(Dataset entries)
▶
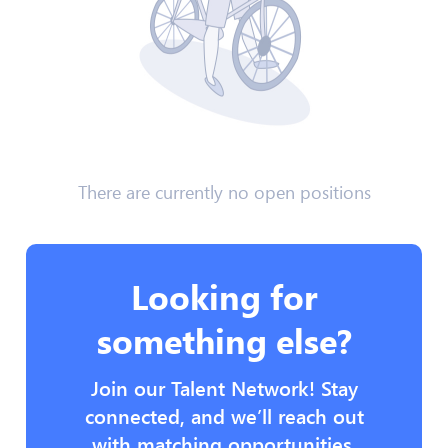
There are currently no open positions
Looking for
something else?
Join our Talent Network! Stay
connected, and we’ll reach out
with matching opportunities.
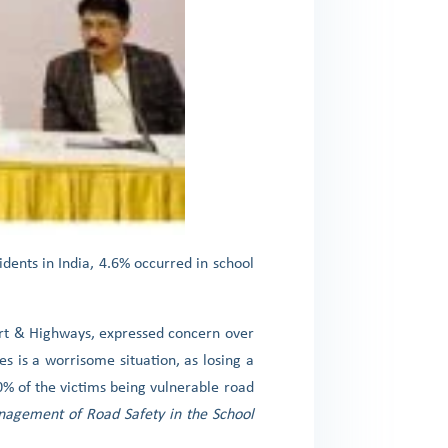
idents in India, 4.6% occurred in school
ort & Highways, expressed concern over
s is a worrisome situation, as losing a
60% of the victims being vulnerable road
agement of Road Safety in the School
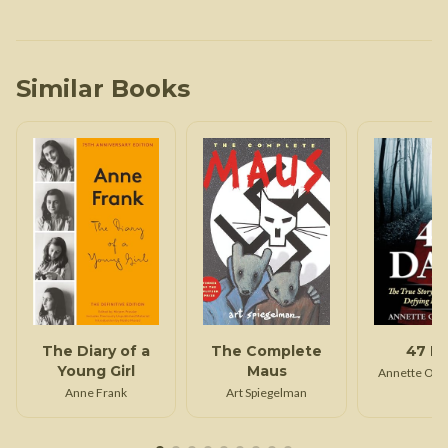
Similar Books
The Diary of a
The Complete
47 D
Young Girl
Maus
Annette Opp
Anne Frank
Art Spiegelman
◀
§ What to work on: Only the pictures are to be left out; write out all the other data exactly.

§ Output for this task:
There are currently no open positions
Looking for
something else?
Join our Talent Network! Stay
connected, and we’ll reach out
with matching opportunities.
idents in India, 4.6% occurred in school
ort & Highways, expressed concern over
s is a worrisome situation, as losing a
60% of the victims being vulnerable road
agement of Road Safety in the School
Similar Books
The Diary of a
The Complete
47 D
Young Girl
Maus
Annette Opp
Anne Frank
Art Spiegelman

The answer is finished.